Smoothed Empirical Likelihood in R

Smoothed Empirical Likelihood R package announcement

GitHub repository: https://github.com/Fifis/smoothemplik

This package provides the following features.

  1. Fast kernel methods in C++. On machines with limited memory, round-off inevitably occurs, therefore, even infinite-support kernels, like Gaussian, will be evaluated in the tails to something that will not change the sum. Motivating example: Gaussian CDF, pnorm(8.3) - 1 == 0 is TRUE. All valid kernels are bounded in practice, and a quick check if X is in the kernel support saves CPU cycles. The highly efficient RcppArmadillo library speeds up vector handling, making it faster than in the vanilla C++.

  2. Memory saving in C++. Given the large size of modern data sets, even sparse matrices cannot handle kernel weight matrices due to memory limitations. On the other hand, smoothing for each separate observation introduces too much overhead. Hence, internal data chunking is required to carry out non-parametric estimation in reasonable time. The functions kernelWeights(), kernelDensity(), and kernelWeights() from smoothemplik never load more than 1 GB of matrix data into the memory.

  3. Parallelisation in C++. With each non-parametric job now taking less than 1 GB RAM, parallel processing of these manageable chunks through RcppParallel is feasible and efficient.

  4. Built-in de-duplication routines. Data pre-processing can reduce the number of operations required for non-parametric estimation. Many base R functions have the weights option to handle repeated observation via multiplying their contribution to the objective function. However, popualar packages, like np package does not support weights for smoothing. In smoothemplik weighted non-parametric have a fast pre-processing stage with data.table that counts duplicates in nearly linear time and uses weights to save quadratic kernel-matrix time.

  5. Efficient kernel estimation with mixed kernels. If an exogenous variable is discrete, then, is forms zero product kernel weights for pairs with different values of this variable. This creates a block kernel-weight matrix structure that facilitate blockwise parallel processing and reduce memory usage. As a result, non-parametric estimation with mixed kernels takes less time and memory.

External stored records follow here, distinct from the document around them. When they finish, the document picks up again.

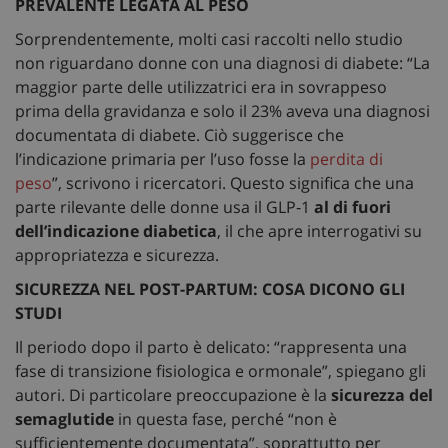
PREVALENTE LEGATA AL PESO
Sorprendentemente, molti casi raccolti nello studio
non riguardano donne con una diagnosi di diabete: “La
maggior parte delle utilizzatrici era in sovrappeso
prima della gravidanza e solo il 23% aveva una diagnosi
documentata di diabete. Ciò suggerisce che
l’indicazione primaria per l’uso fosse la
perdita di
peso
”, scrivono i ricercatori. Questo significa che una
parte rilevante delle donne usa il GLP‑1
al di fuori
dell’indicazione diabetica
, il che apre interrogativi su
appropriatezza e sicurezza.
SICUREZZA NEL POST-PARTUM: COSA DICONO GLI
STUDI
Il periodo dopo il parto è delicato: “rappresenta una
fase di transizione fisiologica e ormonale”, spiegano gli
autori. Di particolare preoccupazione è la
sicurezza del
semaglutide
in questa fase, perché “non è
sufficientemente documentata”, soprattutto per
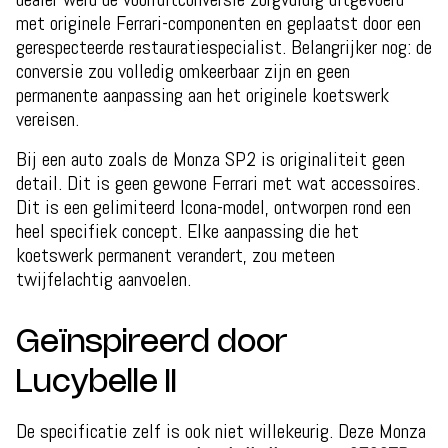
met originele Ferrari-componenten en geplaatst door een
gerespecteerde restauratiespecialist. Belangrijker nog: de
conversie zou volledig omkeerbaar zijn en geen
permanente aanpassing aan het originele koetswerk
vereisen.
Bij een auto zoals de Monza SP2 is originaliteit geen
detail. Dit is geen gewone Ferrari met wat accessoires.
Dit is een gelimiteerd Icona-model, ontworpen rond een
heel specifiek concept. Elke aanpassing die het
koetswerk permanent verandert, zou meteen
twijfelachtig aanvoelen.
Geïnspireerd door
Lucybelle II
De specificatie zelf is ook niet willekeurig. Deze Monza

  6. Fast and reliable univariate EL. Art B. Owen (2017)provides an R function of SEL with counts where the lambda search maximises \(\log(1+\lambda'Z_i)\) via a quasi-Newton method. In the univariate case, a more efficient bisection method (Brent) searches for the root (zero) of its derivative on a bracketed interval, allowing for faster convergence and preliminary checks. The function weightedEL() from smoothemplik checks the spanning condition to stop immediately instead of waiting until reaching iteration limit. In many cases, this bracketed root search is more than 10 times faster than the quasi-Newton maximisation for univariate weighted EL.

  7. SEL in the presence of discrete variables. This package proves a function to efficiently compute SEL for block-wise weight matrices. It saves memory and enables parallelisation.

Other non-parametric procedures, like the Sieve Minimum Distance (SMD) of Ai & Chen (2003), can also benefit from de-duplication and optimised kernel routines.

In overall, this package makes SEL a computationally feasible method that shares such desirable properties as internal studentisation and no need for variance estimation with generalised empirical likelihood (GEL).